EXPERT ANALYSIS FROM SDEF HAWAII DERMATOLOGY SEMINAR

WAILEA, HAWAII (FRONTLINE MEDICAL NEWS) – Nicotinamide is one of the rare proposed agents for skin cancer chemoprevention distinguished by dirt cheap cost combined with a highly reassuring safety profile plus evidence of efficacy – which, together, make it a reasonable option in high risk patients, according to Daniel M. Siegel, MD.

Other agents that fit into that category include the tropical rainforest fern Polypodium leucotomos and milk thistle, added Dr. Siegel , a dermatologist at the State University of New York, Brooklyn.

Then, there’s rapamycin.

“That’s a really interesting one. I don’t know if, 5 years from now, we’ll all be taking low-dose rapamycin as an antiaging drug, but we might, especially if someone figures out the ideal dose,” he said at the Hawaii Dermatology Seminar provided by Global Academy for Medical Education/Skin Disease Research Foundation.

Nicotinamide

In the case of nicotinamide, the efficacy is actually supported by published level 1 evidence in the form of a highly positive 1-year, double-blind, randomized, placebo-controlled phase III clinical trial.

“You can Google ‘nicotinamide’ and find it at places like Costco and Trader Joe’s for less than 6 cents per day. That makes for a really good risk/benefit ratio. A nickel a day: That’s a cheap one. That’s one where I’d say, ‘Why not?’ It seems to be safe,” Dr. Siegel said.

In the phase III ONTRAC trial, Australian investigators randomized 386 patients who averaged roughly eight nonmelanoma skin cancers in the past 5 years to either 500 mg of oral nicotinamide twice daily or matched placebo for 12 months. During the study period, the nicotinamide group had a statistically significant and clinically meaningful 23% reduction in new nonmelanoma skin cancers, compared with the control group. They also had 13% fewer actinic keratoses at 12 months than controls. And the side effect profile mirrored that of placebo ( N Engl J Med. 2015 Oct 22;373[17]:1618-26 ).

“Nicotinamide is vitamin B3. It’s not niacin. It doesn’t cause flushing and other vasodilatory effects. It’s actually pretty innocuous,” Dr. Siegel said.

In laboratory studies, nicotinamide has been shown to enhance DNA repair following UV exposure, as well as curb UV-induced immunosuppression.

Polypodium leucotomos Samambaia

This plant , commonly known as calaguala in the Spanish-speaking tropics and samambaia in Brazil, has a centuries-long tradition of safe medicinal use. It is commercially available over-the-counter (OTC) as a standardized product called Heliocare, designed to avoid the guesswork involved in topical sunscreen application. Each capsule contains 240 mg of an extract of P. leucotomos. Dr. Siegel said he takes it daily when he’s in a sunny locale, such as Hawaii.

Milk thistle

This plant, known as Silybum marianum, has silymarin as its bioactive compound. Dermatologist Haines Ely, MD , of the University of California, Davis, has reported therapeutic success using it in porphyria cutanea tarda and other conditions. It has been shown to inhibit photocarcinogenesis in animal studies.

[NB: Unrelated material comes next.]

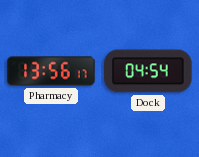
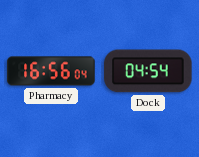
Pharmacy: 13:56 -> 16:56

Dr. Siegel said that, while Dr. Ely has told him his preferred preparation is a German OTC product, milk thistle seeds can be found in health food stores, ground to a powder using a coffee bean grinder, and used as a food supplement. Like Polypodium leucotomos and nicotinamide, milk thistle is nontoxic.

Rapamycin

This macrolide compound is produced by the bacterium Streptomyces hygroscopicus. Rapamycin is an immunosuppressant used to coat coronary stents and prevent rejection of transplanted organs. It is an mechanistic target of rapamycin signaling pathway inhibitor being studied as a cancer prevention and antiaging agent.

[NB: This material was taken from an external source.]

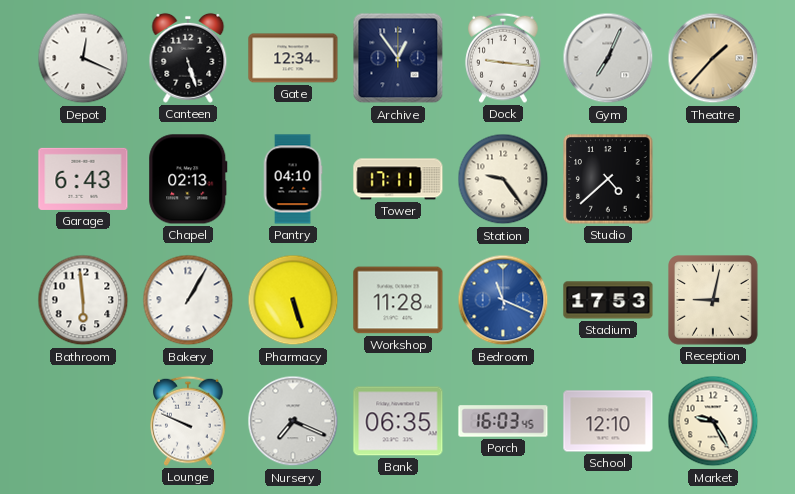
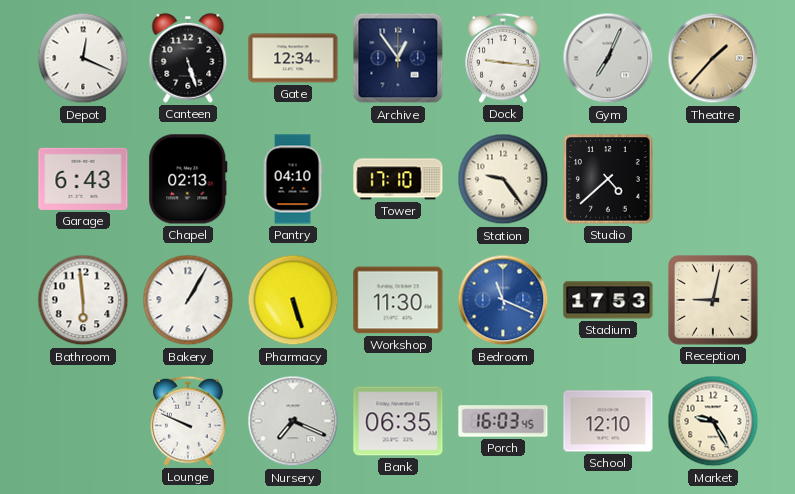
Tower: 17:11 -> 17:10
Workshop: 11:28 -> 11:30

Science magazine called the discovery that rapamycin increased the lifespan of mice one of the top scientific breakthroughs of 2009 . Subsequent animal studies have established that the extended lifespan wasn’t solely the result of rapamycin’s antineoplastic effects but of across-the-board delayed onset of all the major age-related diseases. Thus, rapamycin could turn out to be a true antiaging agent, in Dr. Siegel’s view.

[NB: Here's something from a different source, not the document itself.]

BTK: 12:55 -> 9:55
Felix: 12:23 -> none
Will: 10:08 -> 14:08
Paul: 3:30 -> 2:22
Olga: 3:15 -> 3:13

Studies in humans are underway. Researchers at Novartis have reported that a rapamycin-related compound curbed the typical decline in immune function that accompanies aging as reflected in a 20% enhancement in the response to influenza vaccine in elderly volunteers ( Sci Transl Med. 2014 Dec 24;6[268]:268ra179 ).

Dr. Siegel reported serving as a consultant to Ferndale, which markets Heliocare. The SDEF and this news organization are owned by the same parent company.